Con mi amigo Tutito salíamos a caminar y de sus manos aparecía un porrito que nos hacia conejear por el Barrio Yungay hasta llegar idos a la Plaza Brasil, donde nos sentábamos a escuchar música gay mientras veíamos a los viejos pasear sus perros, a las mamás llevar a los niños a los dinosaurios- columpios y a los eternos novios adolescentes  besarse bajo las palmeras arcaicas.

Me llamo Maria Magdalena y mi mamá me llama Magda.

Uno de mis amigos se llama Salvador y siempre salva cuando una está triste y con ganas de llorar y caminar por el parque.

Entonces, llamas a Salva y él te salva con sus chistes de doble o triple sentido y te trata de presentar gente para que tengas a alguien con quien follar y despertar al día siguiente después de darles un nombre ficticio, cosa de nunca más saber del sujeto en si.

Da lo mismo si es hombre o mujer con quien terminas pasando la noche gracias a él.
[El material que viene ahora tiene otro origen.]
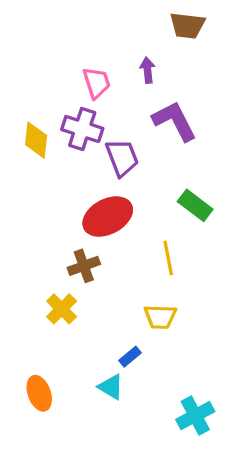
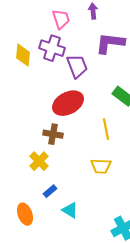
purple L-shape: (175, 121) -> (110, 43), turned -56
brown cross: (84, 266) -> (53, 134), turned 30
blue rectangle: (130, 357) -> (50, 191), moved

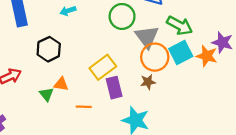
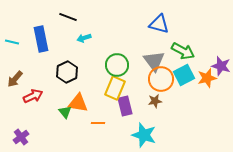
green circle: (122, 16) -> (117, 65), moved
orange star: (207, 56) -> (207, 78), turned -30
yellow rectangle: (103, 67) -> (115, 88), turned -30
orange triangle: (61, 84) -> (78, 103), size x1.5

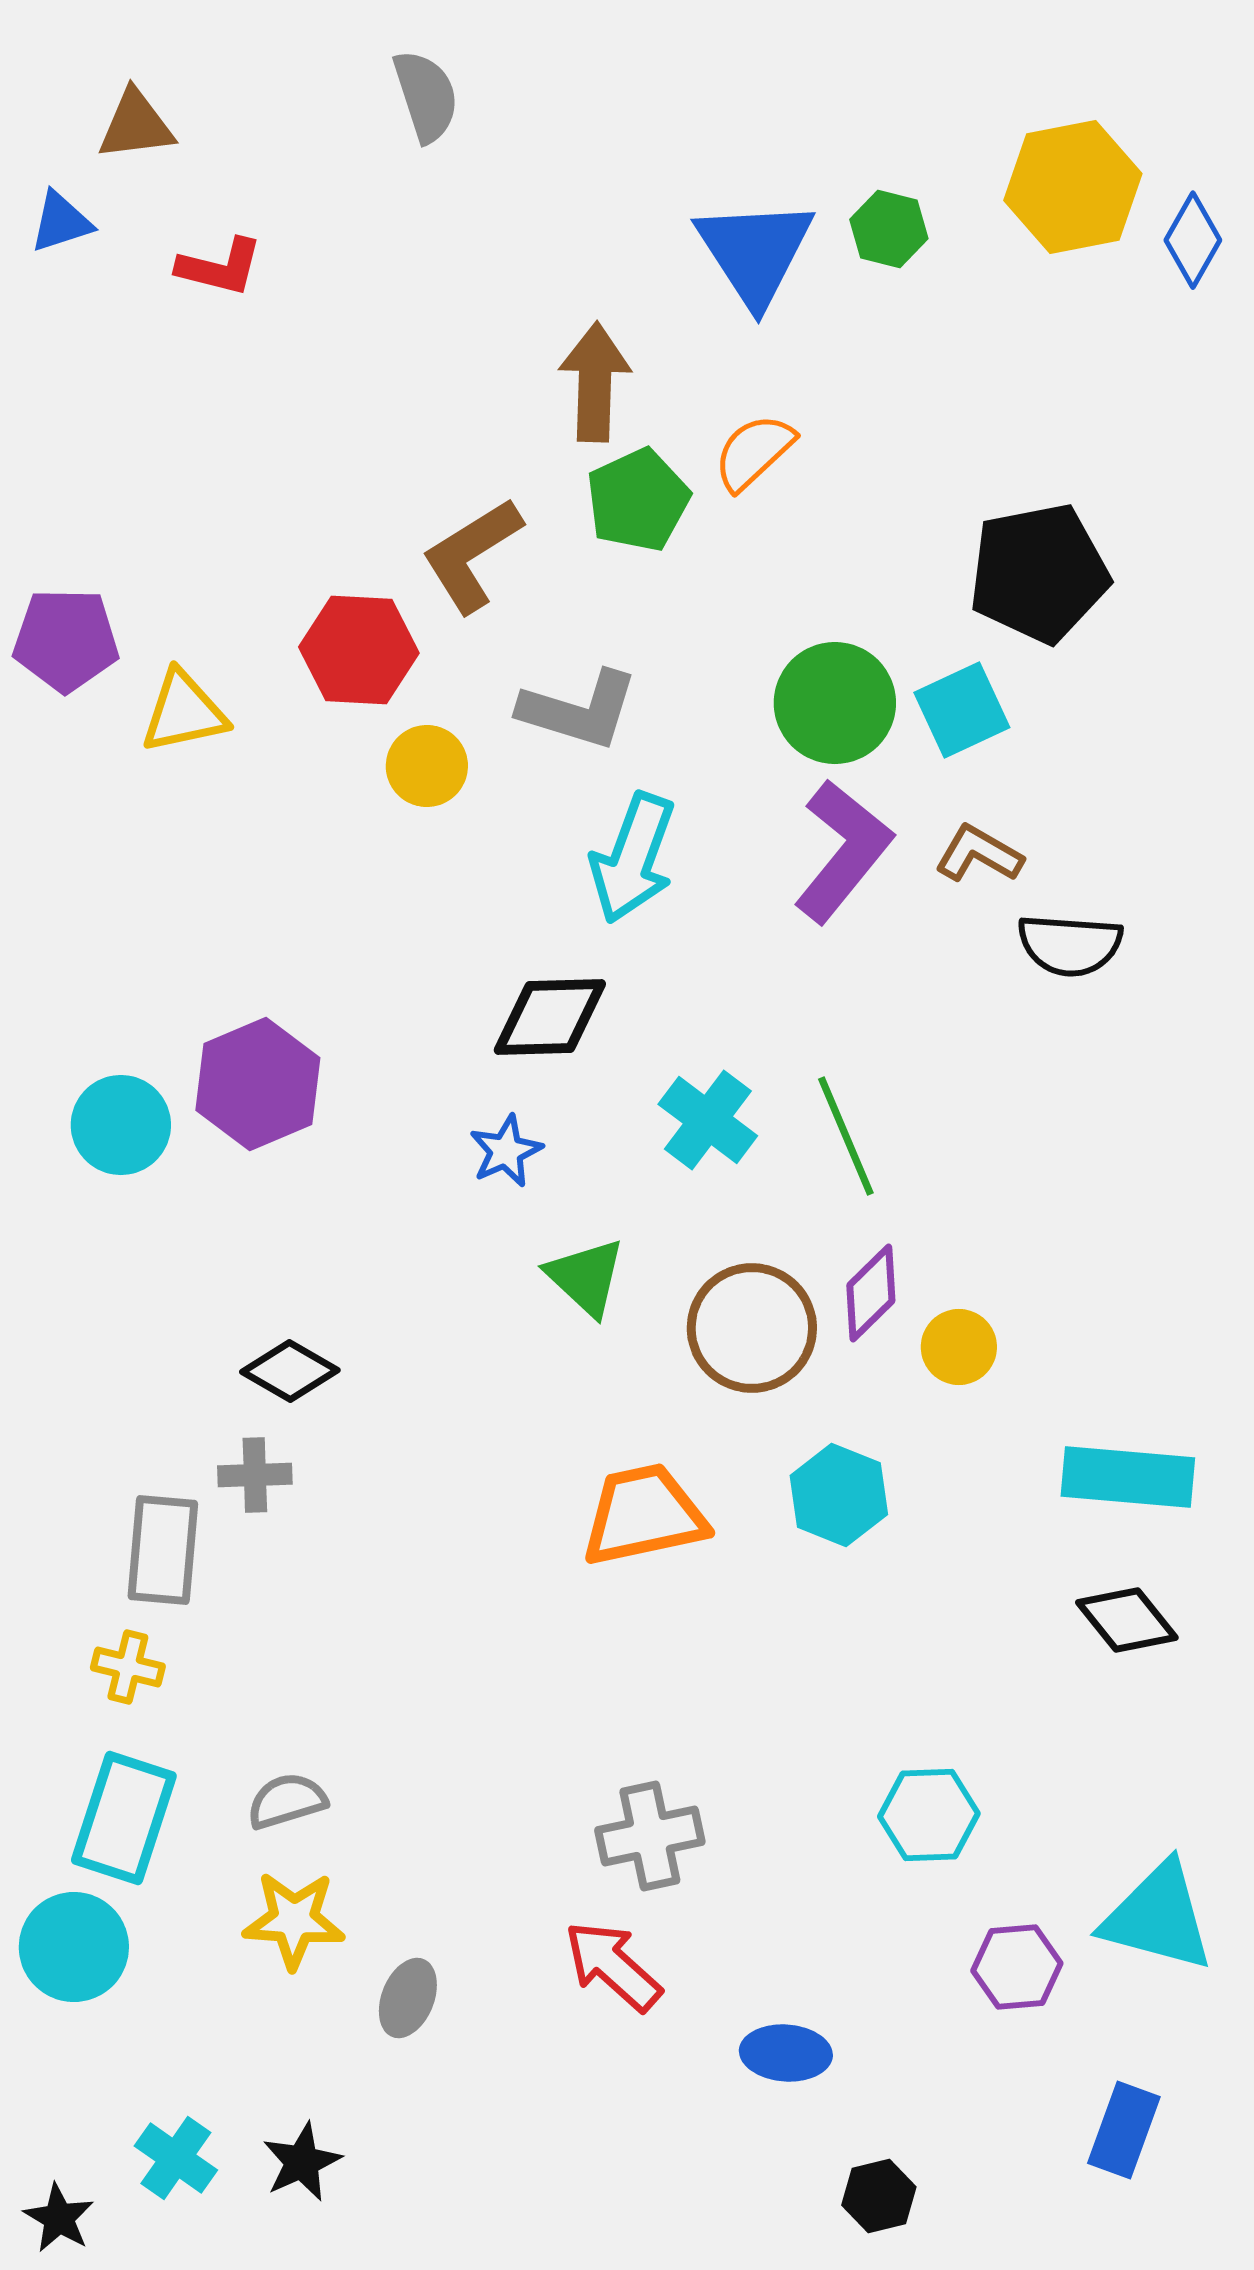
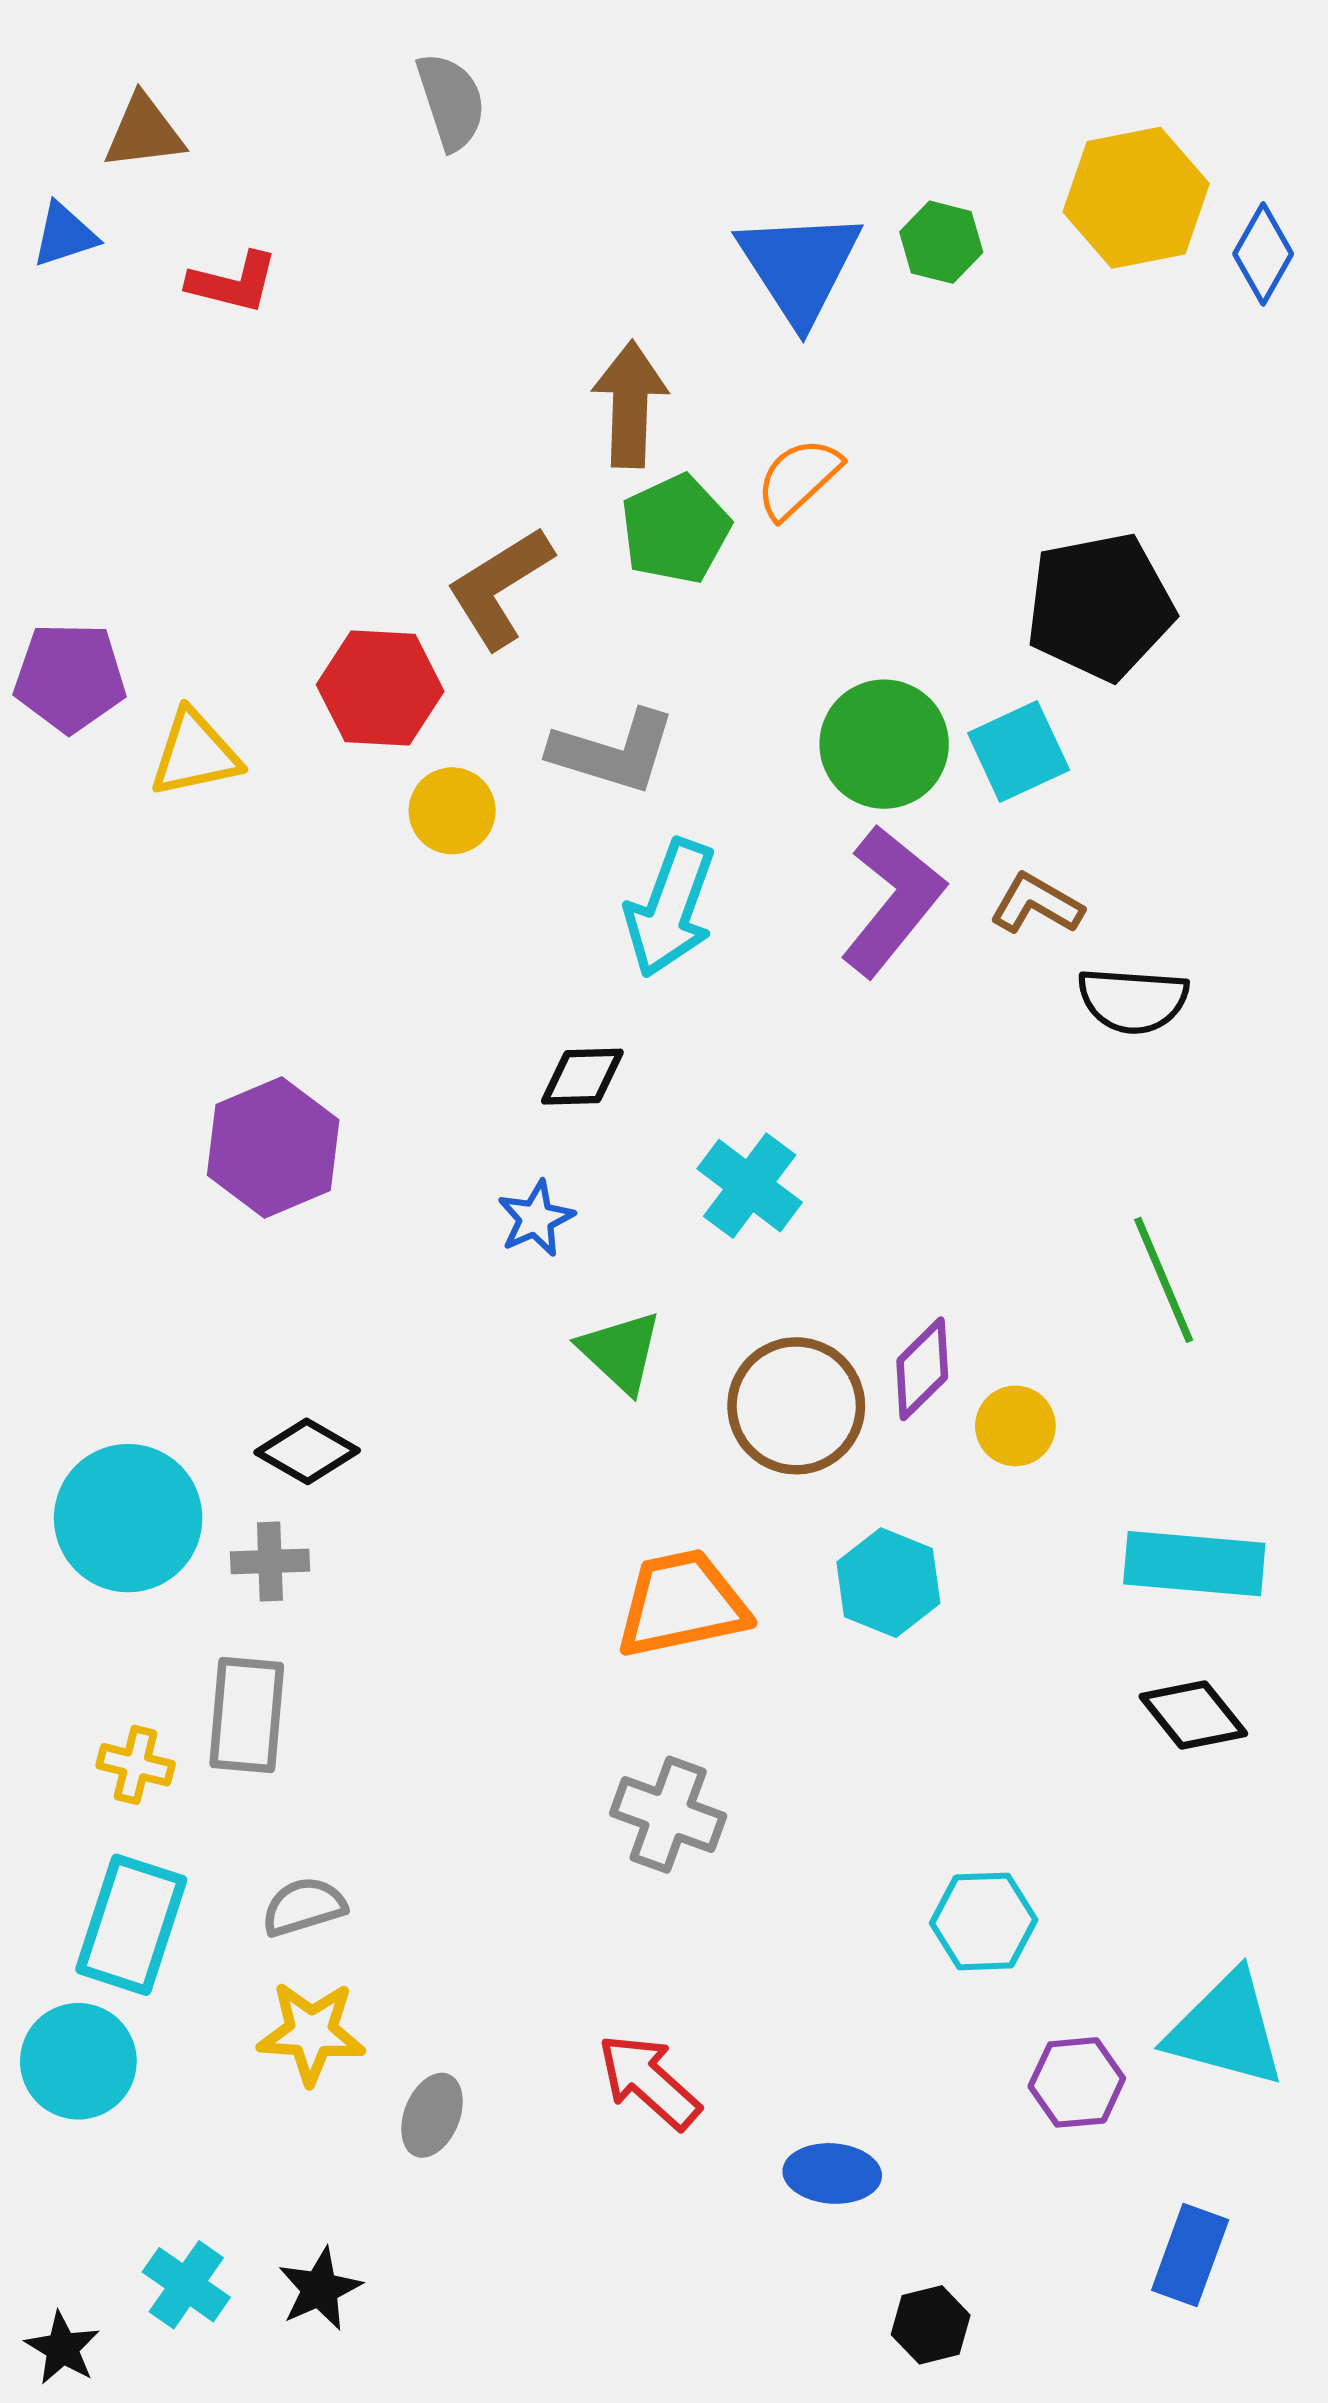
black diamond: (550, 1017) -> (582, 1077), size x0.7
cyan circle: (121, 1125) -> (128, 1518), moved, size x1.4
green line: (846, 1136) -> (1164, 1280), moved
gray rectangle: (163, 1550) -> (247, 1715), moved
gray cross: (650, 1836) -> (668, 1815), moved, turned 32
Salvita tiene alma de casamentero, pero sigue soltero en su movida vida de trabajo en la semana y rey de la disco más alternativa de lo alternativo en el Santiago under.

He pasado por momentos complejos, como todos. Y momentos de estupidez y estudio.

He sido de todo un poco. Los veranos, en vez de irme a mochilear (cosa que nunca he hecho, más que nada, porque me cuesta ir a baños públicos con tranquilidad) como mis amigos, me quedaba en la ciudad, trabajando en algo simple como maestra de cocina, cajera, vendedora o garzona.

Va a sonar loco, pero me relajan los trabajos simples.

Cosas como estar todo el día sentada en un banquito, pasando los productos del consumismo por el lector de códigos de barras y cobrando plata que nunca usaré, sino que irá a bolsillos de empresas gigantes que con suerte te pagan el sueldo mínimo.

Mientras lo hacía, pensaba. Mucho. De vez en cuando tarareaba alguna canción, analizaba a la gente y sus compras.

Es muy diferente, por ejemplo, la compra de un estudiante (cervezas, dos o tres sopas Maruchan y papel higiénico) a la aplastada madre de familia que decora el carrito de súper con yogurts en las barandillas  y papel higiénico de 16 rollos, junto a las cajas de leche y galletitas para la colación de los niños Opus Dei que regenta.

Cuando uno pasa mucho tiempo pensando, pasan cosas. O a veces, no pasa mucho. Lo natural es odiar el trabajo, llegar a casa y tirar los tacos al techo, prender un cigarro e irse al baño a leer el diario del fin de semana pasado, que solo sirve para enterarse de tonterías de farándula y leer un Condorito añejo reciclado junto al horóscopo.